Personal information
- Full name: Yuriy Vitaliyovych Dehteryov
- Date of birth: 5 October 1948
- Place of birth: Stalino, Ukrainian SSR, Soviet Union
- Date of death: 9 October 2022 (aged 74)
- Place of death: Donetsk, Ukraine
- Position: Goalkeeper

Senior career*
- Years: Team / Apps / (Gls)
- 1965–1983: Shakhtar Donetsk / 321 / (0)

International career
- 1968–1979: Soviet Union / 17 / (0)

Managerial career
- 2001–2002: Shakhtar Donetsk (assistant)

= Yuriy Dehteryov =

Ukrainian footballer (1948–2022)

Yuriy Vitaliyovych Dehteryov (Юрій Віталійович Дегтерьов, Юрий Витальевич Дегтерёв; 5 October 1948 – 9 October 2022) was a Ukrainian footballer who played as a goalkeeper.

Dehteryov is considered to be the best goalkeeper and one of the most legendary players to play for Shakhtar Donetsk. He was the first goalkeeper to captain Shakhtar. He held the record for most appearances for Shakhtar and at the time of his death, had the fifth most.
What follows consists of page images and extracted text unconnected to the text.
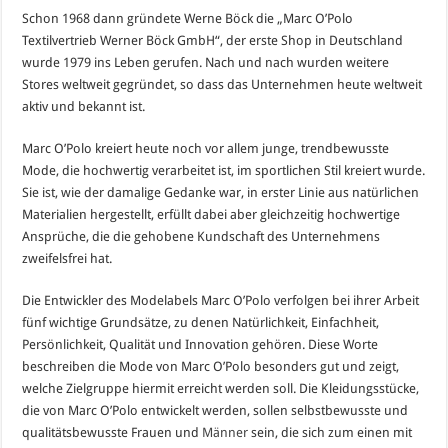
Schon 1968 dann gründete Werne Böck die „Marc O’Polo
Textilvertrieb Werner Böck GmbH“, der erste Shop in Deutschland
wurde 1979 ins Leben gerufen. Nach und nach wurden weitere
Stores weltweit gegründet, so dass das Unternehmen heute weltweit
aktiv und bekannt ist.
Marc O’Polo kreiert heute noch vor allem junge, trendbewusste
Mode, die hochwertig verarbeitet ist, im sportlichen Stil kreiert wurde.
Sie ist, wie der damalige Gedanke war, in erster Linie aus natürlichen
Materialien hergestellt, erfüllt dabei aber gleichzeitig hochwertige
Ansprüche, die die gehobene Kundschaft des Unternehmens
zweifelsfrei hat.
Die Entwickler des Modelabels Marc O’Polo verfolgen bei ihrer Arbeit
fünf wichtige Grundsätze, zu denen Natürlichkeit, Einfachheit,
Persönlichkeit, Qualität und Innovation gehören. Diese Worte
beschreiben die Mode von Marc O’Polo besonders gut und zeigt,
welche Zielgruppe hiermit erreicht werden soll. Die Kleidungsstücke,
die von Marc O’Polo entwickelt werden, sollen selbstbewusste und
qualitätsbewusste Frauen und
Männer
sein, die sich zum einen mit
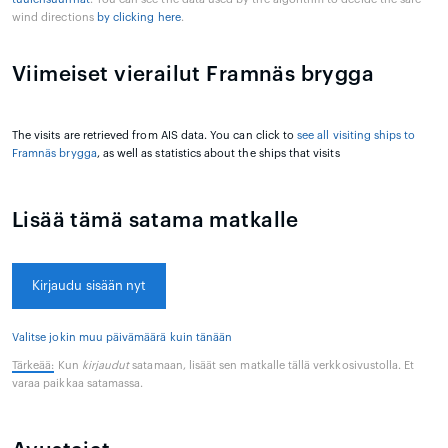
wind directions
by clicking here
.
Viimeiset vierailut Framnäs brygga
The visits are retrieved from AIS data. You can click to
see all visiting ships to
Framnäs brygga
, as well as statistics about the ships that visits
Lisää tämä satama matkalle
Kirjaudu sisään nyt
Valitse jokin muu päivämäärä kuin tänään
Tärkeää:
Kun
kirjaudut
satamaan, lisäät sen matkalle tällä verkkosivustolla. Et
varaa paikkaa satamassa.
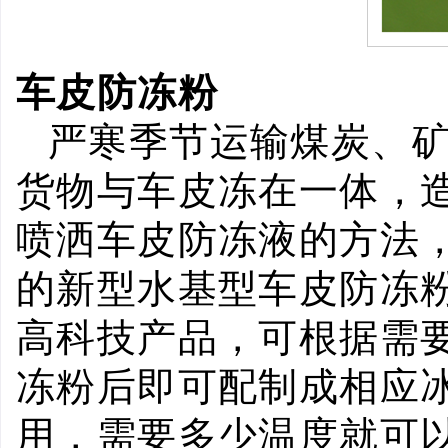
车皮防冻粉
严寒季节运输煤炭、
货物与车皮冻在一体，
喷洒车皮防冻液的方法
的新型水基型车皮防冻
高科技产品，可根据需
冻粉后即可配制成相应
用，需要多少温度就可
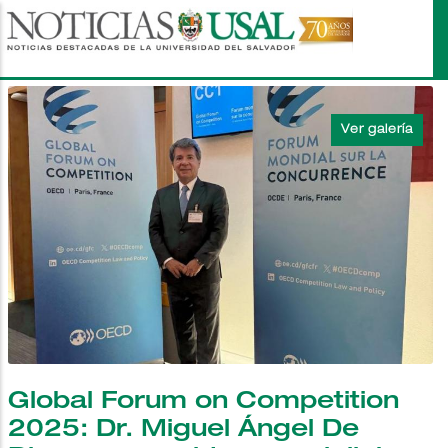
Pasar
al
contenido
principal
Global Forum on Competition
2025: Dr. Miguel Ángel De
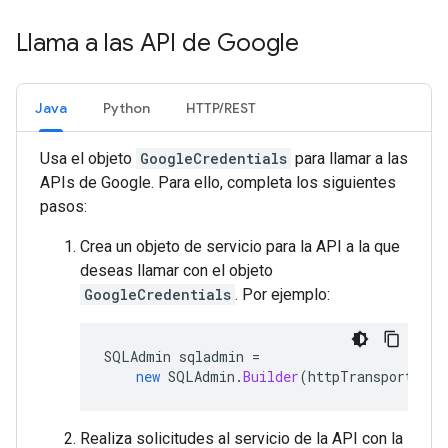
Llama a las API de Google
Java
Python
HTTP/REST
Usa el objeto
GoogleCredentials
para llamar a las
APIs de Google. Para ello, completa los siguientes
pasos:
Crea un objeto de servicio para la API a la que
deseas llamar con el objeto
GoogleCredentials
. Por ejemplo:
SQLAdmin
sqladmin
=
new
SQLAdmin
.
Builder
(
httpTransport
,
JS
Realiza solicitudes al servicio de la API con la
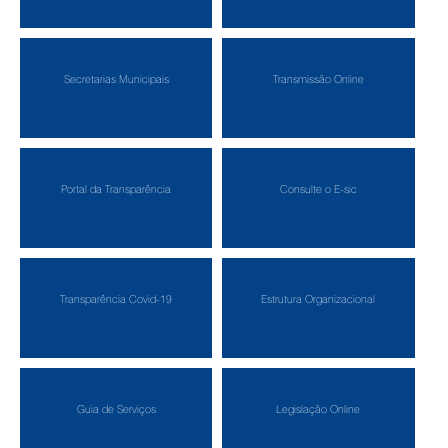
Secretarias Municipais
Transmissão Online
Portal da Transparência
Consulte o E-sic
Transparência Covid-19
Estrutura Organizacional
Guia de Serviços
Legislação Online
Dehteryov was a member of the football congress of the unrecognised Donetsk People's Republic.

==International career==
Dehteryov made his debut for Soviet Union on 1 August 1968 in a friendly against Sweden. He played in the 1978 FIFA World Cup and UEFA Euro 1980 qualifiers (USSR did not qualify for the final tournament for either). In his 17 international participations he only allowed 10 goals as well as won 10 of those 17 games. His best games came in October 1977 against France (8 October) and the Netherlands (5 October) where he did not concede a goal in either game.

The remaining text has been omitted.